Update (23 January 2023): on Monday 16 January 2023, the High Court granted permission for the claimants to appeal to the Court of Appeal. The hearing will likely take place in late spring/early summer. You can read more about the decision here.

To read about the Rwanda plan and the legal cases up until the December judgement, read our Legal Update blog.

To better understand the Inadmissibility Rules, what they are, who they apply to and what we know so far, read our Toolkit page. 

What did the High Court decide? 

The claimants (individuals and organisations) argued that it is unlawful to send asylum seekers who claimed asylum in the UK to have their claims processed in Rwanda, as set out in the agreement between the UK and Rwandan governments. 

They also argued that the Home Office failed to consider the circumstances of individual asylum seekers who were to be sent to Rwanda in June 2022. 

Sadly, the Court decided in December that the government’s plan to relocate certain asylum seekers from the UK to Rwanda to have their asylum claims processed there – not in the UK – is lawful and does not go against the Refugee Convention. 

However, the Court confirmed that the Home Office failed to properly consider the circumstances of each of the 8 individual claimants who were set to get on the June 2022 flight to Rwanda (which never took off, thanks to these legal interventions). 

For example, Home Office departments who were considering the claimants’ reasons for why they should not be sent to Rwanda failed to consider pieces of evidence (for example, medical evidence or expert evidence that pointed to a claimant’s vulnerability). 

Or, the Home Office department which was considering the claimant’s human rights claim failed to consider new evidence because they thought it was only relevant to the claimant’s inadmissibility issue and not their human rights claim (but this was incorrect). 

This means that, if each of those 8 claimants had boarded the flight and been sent to Rwanda in June, they would have had to be returned to the UK as a result of the Court’s December decision because their individual cases were not decided lawfully or properly by the Home Office. 

Separately, the Court found that organisations like Care4Calais, Detention Action, the PCS Home Office union, and Asylum Aid did not have ‘standing’ to bring claims against the government’s Rwanda policy.
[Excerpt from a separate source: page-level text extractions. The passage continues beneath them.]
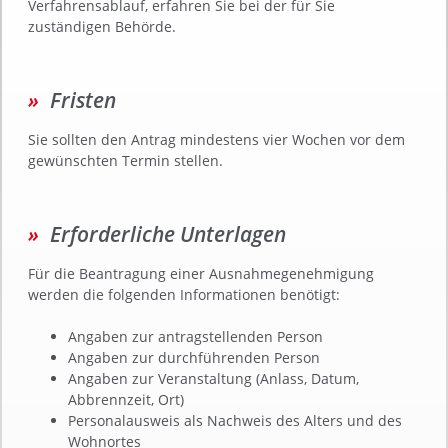
Verfahrensablauf, erfahren Sie bei der
für Sie
zuständigen Behörde.
Fristen
Sie sollten den Antrag mindestens vier Wochen vor dem
gewünschten Termin stellen.
Erforderliche Unterlagen
Für die Beantragung einer Ausnahmegenehmigung
werden die folgenden Informationen benötigt:
Angaben zur antragstellenden Person
Angaben zur durchführenden Person
Angaben zur Veranstaltung (Anlass, Datum,
Abbrennzeit, Ort)
Personalausweis als Nachweis des Alters und des
Wohnortes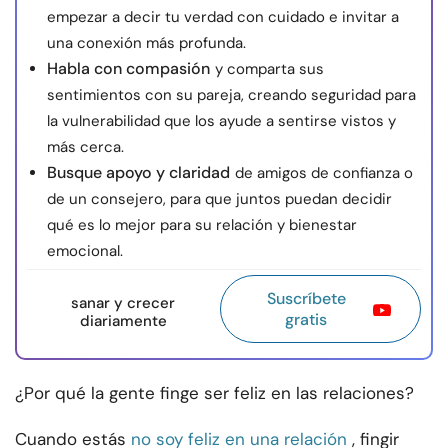
empezar a decir tu verdad con cuidado e invitar a
una conexión más profunda.
Habla con compasión
y comparta sus
sentimientos con su pareja, creando seguridad para
la vulnerabilidad que los ayude a sentirse vistos y
más cerca.
Busque apoyo y claridad
de amigos de confianza o
de un consejero, para que juntos puedan decidir
qué es lo mejor para su relación y bienestar
emocional.
Suscríbete
sanar y crecer
gratis
diariamente
¿Por qué la gente finge ser feliz en las relaciones?
Cuando estás
no soy feliz en una relación
, fingir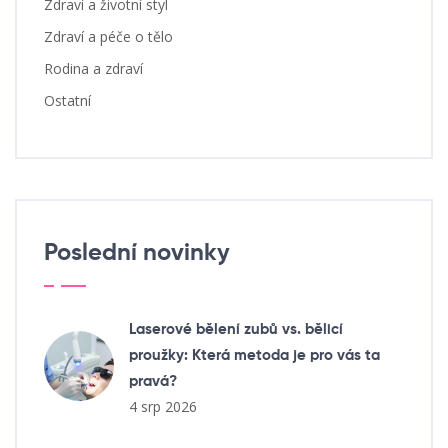
Zdraví a životní styl
Zdraví a péče o tělo
Rodina a zdraví
Ostatní
Poslední novinky
Laserové bělení zubů vs. bělicí
proužky: Která metoda je pro vás ta
pravá?
4 srp 2026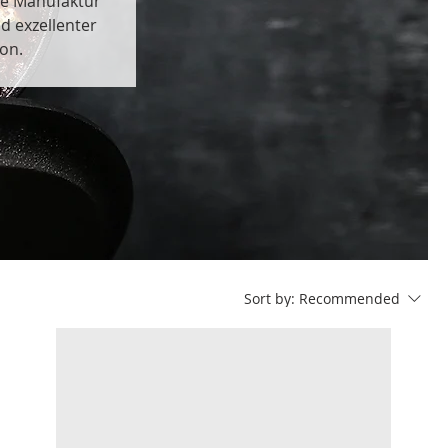
die Manufaktur
d exzellenter
on.
Sort by:
Recommended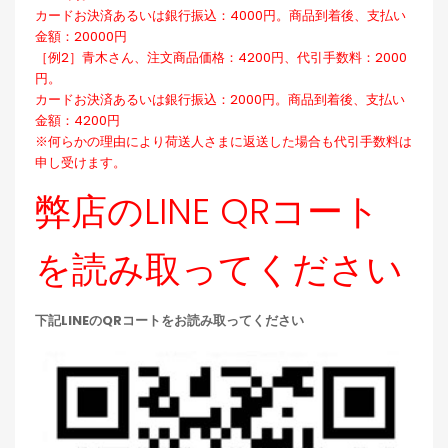
カードお決済あるいは銀行振込：4000円。商品到着後、支払い
金額：20000円
［例2］青木さん、注文商品価格：4200円、代引手数料：2000
円。
カードお決済あるいは銀行振込：2000円。商品到着後、支払い
金額：4200円
※何らかの理由により荷送人さまに返送した場合も代引手数料は
申し受けます。
弊店のLINE QRコート
を読み取ってください
下記LINEのQRコートをお読み取ってください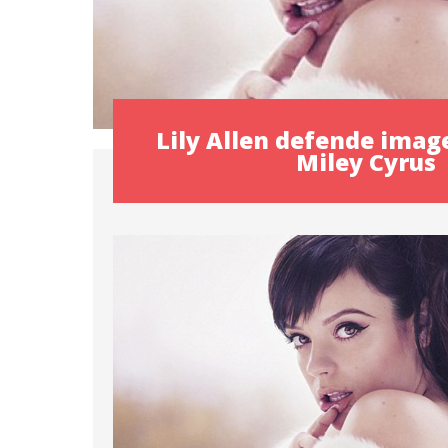
Lily Allen defende ima
Miley Cyrus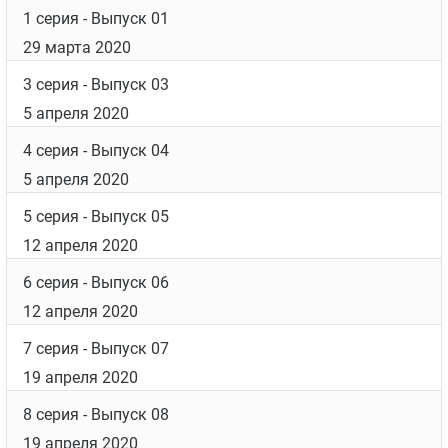
Гавриил Гордеев, креативный директор ТНТ
Дата выхода
Список серий
2 серия
- Выпуск 02
29 марта 2020
1 серия
- Выпуск 01
29 марта 2020
3 серия
- Выпуск 03
5 апреля 2020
Standing is when someone (an individual or an organisation) has the right to legally challenge another party (like the Home Office) because they have a connection to or are being harmed by what is being argued in court. 

The Court said that these organisations were too removed from the issues that were being considered. 

What happens next? 

On Monday 16 January 2023, there will be a hearing for the individual claimants and claimant organisations to seek permission to appeal the High Court’s decision at the Court of Appeal. 

It is really important to understand that, even though the Rwanda policy and the legal cases are frightening and very upsetting, no one will be sent to Rwanda by the UK government until at least 3 weeks after the final decision is made on the lawfulness of the policy.

Will anyone be sent to Rwanda? 

Future hearings will probably be held in the Court of Appeal, the Supreme Court, and perhaps even the European Court of Human Rights. This could take a very long time. It is only if the final, highest court to hear about these issues decides that the Rwanda policy is lawful, that people seeking asylum in the UK (whose asylum claims have been categorised as inadmissible) might be sent to Rwanda. 

Even then, each person who could potentially be told their claim is inadmissible and that they might be sent to Rwanda (or another country) has the opportunity to tell the Home Office why this is not fair or unsuitable. The Home Office has a legal duty to properly consider each person’s circumstances before trying to send them to another country. 

To learn more about what to do if you receive a Notice of Intent on Inadmissibility from the Home Office, read this blog by Free Movement. 


Colin Yeo says

Whatever happens, it is unlikely that more than a relatively small number would ever be removed, though. Firstly, Rwanda has indicated so far that it will accept a few hundred per year… Secondly, the Home Office is pretty terrible at removing anyone anywhere at the moment.


… A lot of time, energy and money has been put into this Rwanda plan. It has acted as a distraction from the asylum backlog and other issues. Yet it seems to have escaped everyone’s notice that removals of actual failed asylum seekers to their own countries has reached an historic low. A total of 113 failed asylum seekers were removed in the whole of 2021 (see Returns – Summary Tables, table Ret_05, published 26 May 2022). The numbers have risen slightly since then, but not a lot.